Analyst - Information Security Risk
Discovery CommunicationsSterling, VA
Full Time Job
Our Information Security Risk Analyst will be responsible for conducting information security assessments. You’ll interpret and apply IT controls in an enterprise environment to identify, document, and communicate key deficiencies to stakeholders and assist them with recommendations to address and solve. This analyst role will maintain familiarity with industry trends and security best practices, as well as contribute to the team’s continuous improvement efforts.
1. Translate business needs and regulatory requirements to successfully implement information security policies, standards and guidelines
2. Evaluate management responses to ensure remediation tasks adequately address identified gaps, and validate evidence before identified risks are closed
3. Develop and report metric scorecards to reflect the level of adoption of security policies and standards, remediation of vulnerabilities, and residual risks
4. Work collaboratively with team members and coordinate across functions to align activities for addressing findings and exceptions
5. Establish and maintain strong working relationships to drive information security awareness and governance within the organization, aligning with enterprise programs and objectives
* Bachelor's degree in Computer Science, Technology, or related fields.

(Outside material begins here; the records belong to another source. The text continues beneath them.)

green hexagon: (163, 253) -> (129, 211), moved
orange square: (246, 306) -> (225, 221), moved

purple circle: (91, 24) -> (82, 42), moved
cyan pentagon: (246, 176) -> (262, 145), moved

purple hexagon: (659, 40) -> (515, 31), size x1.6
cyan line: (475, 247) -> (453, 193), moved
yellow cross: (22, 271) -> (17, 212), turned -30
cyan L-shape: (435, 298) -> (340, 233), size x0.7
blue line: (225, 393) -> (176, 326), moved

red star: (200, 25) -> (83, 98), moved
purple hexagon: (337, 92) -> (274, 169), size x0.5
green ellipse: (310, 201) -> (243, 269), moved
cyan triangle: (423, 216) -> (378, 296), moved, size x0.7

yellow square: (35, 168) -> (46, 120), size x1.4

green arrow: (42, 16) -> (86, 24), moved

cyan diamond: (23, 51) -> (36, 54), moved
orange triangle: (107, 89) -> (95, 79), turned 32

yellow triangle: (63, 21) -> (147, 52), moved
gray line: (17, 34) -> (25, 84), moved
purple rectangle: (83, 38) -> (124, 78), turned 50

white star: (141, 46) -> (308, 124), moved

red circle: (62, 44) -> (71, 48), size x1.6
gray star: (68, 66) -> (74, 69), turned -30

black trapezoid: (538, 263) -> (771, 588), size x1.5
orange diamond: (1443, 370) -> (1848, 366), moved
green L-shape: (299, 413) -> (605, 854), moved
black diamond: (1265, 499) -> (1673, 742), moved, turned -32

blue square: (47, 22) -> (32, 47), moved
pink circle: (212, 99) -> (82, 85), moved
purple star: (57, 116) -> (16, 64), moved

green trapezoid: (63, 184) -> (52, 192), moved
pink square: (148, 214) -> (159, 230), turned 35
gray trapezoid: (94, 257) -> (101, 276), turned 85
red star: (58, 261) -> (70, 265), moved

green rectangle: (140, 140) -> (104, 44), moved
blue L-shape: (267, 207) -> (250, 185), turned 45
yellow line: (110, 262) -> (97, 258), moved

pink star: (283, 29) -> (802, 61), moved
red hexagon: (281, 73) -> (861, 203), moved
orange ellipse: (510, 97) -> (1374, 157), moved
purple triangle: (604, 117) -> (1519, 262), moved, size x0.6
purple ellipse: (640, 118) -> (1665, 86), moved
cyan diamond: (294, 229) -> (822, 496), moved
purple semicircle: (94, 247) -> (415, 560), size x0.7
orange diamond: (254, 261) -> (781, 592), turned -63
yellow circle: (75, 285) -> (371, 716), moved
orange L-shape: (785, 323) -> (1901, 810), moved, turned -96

* One or more of the following certifications (or similar): CompTIA Security , GSEC SANS GAIC Security Essentials, CISSP, CISA, CISM
* At least 2-5 years’ experience in information security and/or risk
* Critical thinking, analytical, and project management skills
* Ability to work collaboratively as part of a team, and across both business and technology functions
* Strong oral and written communication skills, including the ability to communicate clear, concise, non-technical and persuasive risk evaluation reports
* Ability to identify, interpret and apply IT security controls in changing environments
* Must have the legal right to work in the United States
Familiarity with one or more of the following is highly desirable:
• Standards / Frameworks (e.g., CoBIT 5, ITIL, ISO 2700x, NIST series 800 guidance)
• IP networks infrastructure (network topology, switches, routers, firewalls, intrusion detection / prevention)
• Windows Active Directory (policies, structure, elements)
• Databases (SQL, Oracle, DB2, monitoring tools)
• Access control (Identity Access Management user access provisioning and recertification.
• Logging (System Event / Audit log collection)
• Data Encryption / Masking techniques (At-rest, in-transit, in-motion)
• Physical security principles
Sterling, Virginia, VA
As Discovery’s portfolio continues to grow – around the world and across platforms – the Global Technology & Operations team is building media technology and IT systems that meet the world class standard for which Discovery is known. GT&O builds, implements and maintains the business systems and technology that are critical for delivering Discovery’s products, while articulating the long-term technology strategy that will enable Discovery’s growing pay-TV, digital terrestrial, free-to-air and online services to reach more audiences on more platforms.
From Amsterdam to Singapore and from satellite and broadcast operations to SAP, we are driving Discovery forward on the leading edge of technology.
Within our Information Security team, there has never been a busier or more urgent time to obtain the best talent we can for a function so critical to Discovery. In light of the constant threats and attacks occurring in companies across the globe, and across all industries, the Information Security Team at Discovery is a growing group of cyber security professionals, that are using the latest tools and resources to protect the assets from our internal infrastructure to the shows we broadcast across the globe on Discovery Channel, Animal Planet, Discovery ID, TLC, EuroSport and more. From the US to Singapore, India to LA, we are tasked with protecting, training, and implementing the best of the best in tools, resources, monitoring, threat detection, and more.